Technologically, Button is a nearly seamless, subtle triumph; only the curious experimentation with imitations of old-movie stylistics seems contrived. The digital camerawork that was so close to perfection in Zodiac is invisibly grand here; nothing about the sumptuous visuals comes across as sterile or artificial. The use of motion capture for Pitt at his various ages is the most resourceful application of that tool to date, although Greg Cannom’s Oscar winning makeup is an immense help. The performances are consistently great — Pitt works as hard here as he ever has and scores on minimalism; he’s always been enjoyable in David Fincher’s projects and this may be his most impressive performance aside from 12 Monkeys.
It’d be easy, though, to shoot holes through Button‘s emotional content, especially in close comparison to Forrest Gump; yet again, all of the answers lie in craft. Fincher may be operating a grand Hollywood experiment here, the level of disparity from his other movies often making it seem like it was made on a very expensive dare, but his obsessive fans will find far more to love here than they would have in Panic Room or The Game — Fincher’s visual sense is more fluid than ever, the five years prior to Zodiac apparently having given him the opportunity to develop massively as a filmmaker. Not one of the directorial or editorial choices made rings false or strained.
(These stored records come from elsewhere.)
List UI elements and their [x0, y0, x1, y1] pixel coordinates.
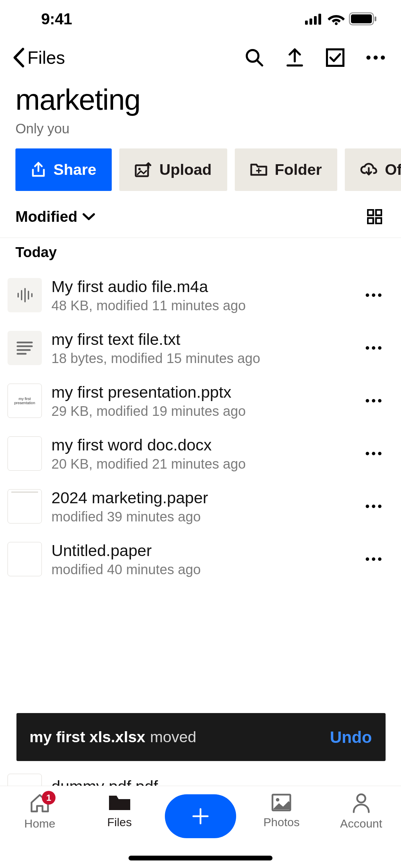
view-toggle-button[interactable] [367, 209, 382, 224]
svg-rect-0 [305, 21, 308, 25]
toast-status: moved [150, 728, 196, 746]
file-more-button[interactable] [362, 557, 386, 561]
action-row: Share Upload Folder Offline [0, 145, 401, 198]
folder-label: Folder [275, 161, 322, 179]
upload-arrow-icon [285, 48, 304, 68]
svg-point-47 [366, 557, 369, 561]
svg-rect-3 [318, 14, 321, 25]
svg-point-4 [335, 22, 338, 25]
toast-text: my first xls.xlsx moved [29, 728, 196, 746]
share-button[interactable]: Share [15, 148, 112, 191]
cellular-icon [305, 13, 324, 25]
file-more-button[interactable] [362, 504, 386, 508]
folder-plus-icon [250, 162, 267, 177]
audio-icon [16, 287, 33, 303]
svg-point-16 [138, 168, 141, 170]
file-thumbnail [8, 436, 42, 471]
more-button[interactable] [366, 48, 386, 68]
account-icon [352, 793, 371, 813]
share-icon [31, 161, 46, 178]
tab-files-label: Files [107, 816, 132, 829]
file-row[interactable]: My first audio file.m4a 48 KB, modified … [0, 269, 401, 322]
svg-point-29 [372, 293, 375, 297]
status-indicators [305, 12, 387, 25]
more-horizontal-icon [366, 55, 385, 60]
svg-point-54 [357, 794, 365, 803]
svg-point-12 [366, 56, 370, 60]
tab-home-label: Home [24, 817, 56, 830]
svg-point-43 [378, 452, 381, 455]
file-more-button[interactable] [362, 346, 386, 350]
cloud-download-icon [360, 163, 377, 177]
file-row[interactable]: my first preaentation my first presentat… [0, 374, 401, 427]
svg-point-46 [378, 505, 381, 508]
search-button[interactable] [244, 48, 264, 68]
status-time: 9:41 [41, 10, 72, 28]
tab-account-label: Account [340, 817, 382, 830]
file-row[interactable]: 2024 marketing.paper modified 39 minutes… [0, 480, 401, 533]
file-name: my first text file.txt [51, 330, 352, 349]
back-button[interactable]: Files [12, 47, 65, 68]
back-label: Files [27, 47, 65, 68]
upload-label: Upload [159, 161, 212, 179]
checkbox-icon [326, 48, 345, 67]
page-subtitle: Only you [15, 121, 386, 136]
upload-action-button[interactable]: Upload [119, 148, 227, 191]
chevron-left-icon [12, 48, 26, 68]
search-icon [245, 48, 264, 67]
svg-rect-22 [376, 218, 381, 224]
more-horizontal-icon [365, 293, 382, 297]
svg-point-53 [276, 798, 279, 801]
more-horizontal-icon [365, 504, 382, 508]
section-header: Today [0, 238, 401, 269]
select-button[interactable] [325, 48, 345, 68]
file-name: Untitled.paper [51, 541, 352, 560]
file-meta: 48 KB, modified 11 minutes ago [51, 298, 352, 313]
undo-button[interactable]: Undo [330, 728, 372, 747]
svg-point-48 [372, 557, 375, 561]
file-thumbnail: my first preaentation [8, 384, 42, 418]
tab-photos[interactable]: Photos [247, 793, 316, 829]
svg-rect-7 [375, 16, 376, 21]
file-more-button[interactable] [362, 293, 386, 297]
more-horizontal-icon [365, 557, 382, 561]
file-meta: modified 39 minutes ago [51, 509, 352, 525]
svg-point-42 [372, 452, 375, 455]
chevron-down-icon [82, 213, 95, 221]
svg-point-40 [378, 399, 381, 402]
file-row[interactable]: my first text file.txt 18 bytes, modifie… [0, 322, 401, 374]
page-title: marketing [15, 84, 386, 115]
navbar: Files [0, 38, 401, 77]
file-row[interactable]: my first word doc.docx 20 KB, modified 2… [0, 427, 401, 480]
svg-rect-2 [314, 16, 317, 25]
folder-action-button[interactable]: Folder [235, 148, 338, 191]
fab-button[interactable] [165, 794, 236, 838]
more-horizontal-icon [365, 451, 382, 456]
sort-row: Modified [0, 198, 401, 238]
wifi-icon [328, 13, 345, 25]
more-horizontal-icon [365, 399, 382, 403]
page-header: marketing Only you [0, 77, 401, 145]
file-name: my first word doc.docx [51, 435, 352, 454]
file-more-button[interactable] [362, 399, 386, 403]
text-icon [16, 341, 33, 355]
file-meta: 29 KB, modified 19 minutes ago [51, 403, 352, 419]
file-more-button[interactable] [362, 451, 386, 456]
file-thumbnail [8, 278, 42, 312]
tab-home[interactable]: Home 1 [5, 793, 74, 830]
svg-point-14 [381, 56, 385, 60]
toast-file: my first xls.xlsx [29, 728, 145, 746]
svg-rect-6 [351, 14, 372, 23]
tab-files[interactable]: Files [85, 793, 154, 829]
file-thumbnail [8, 331, 42, 365]
tab-create[interactable] [165, 793, 236, 838]
svg-point-45 [372, 505, 375, 508]
offline-action-button[interactable]: Offline [345, 148, 401, 191]
sort-button[interactable]: Modified [15, 208, 95, 225]
tab-account[interactable]: Account [327, 793, 396, 830]
upload-button[interactable] [285, 48, 305, 68]
home-indicator[interactable] [129, 856, 272, 860]
svg-point-44 [366, 505, 369, 508]
file-row[interactable]: Untitled.paper modified 40 minutes ago [0, 533, 401, 586]
svg-point-37 [378, 346, 381, 350]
But a lot of the movie’s blood comes not from this technical expertise but from Fincher’s sense of setting, something that’s never felt quite so pronounced in the past. Se7en, after all, made much of the coy anonymity of its location, and Zodiac spent a lot of time conjuring up fantasy versions of the past with digital greenscreening. Fincher’s New Orleans, however, is lived-in and meaty and real. Subtly political, even; watch the way the wind shakes the black church tent in the faith-healing sequence, a phenomenal scene that briskly touches magic while explicitly criticizing both religion and racism. The powerful, ornate beauty of the ingeniously utilized Louisiana locations is the extra feature that gives this broad, mildly syrupy story just the right touch of personality and imagination.
The wraparound sequences in the present day that depict Daisy as an old woman listening to her and Benjamin’s daughter reading the diary have been criticized for their culturally manipulative use of Katrina as a buildup object and emotional climax, the aching sadness of the floodwaters creeping in to destroy so much unexpectedly. That’s unfair because this is the purest manifestation of Fincher’s sense of setting and of collective pulse; it’s David Fincher as documentarian, the perfectly perverse bedfellow for Fincher the sudden Capra-copping populist. Whether it’s all firmly glued together or not, you feel satisfied and worn out with yearning by the end.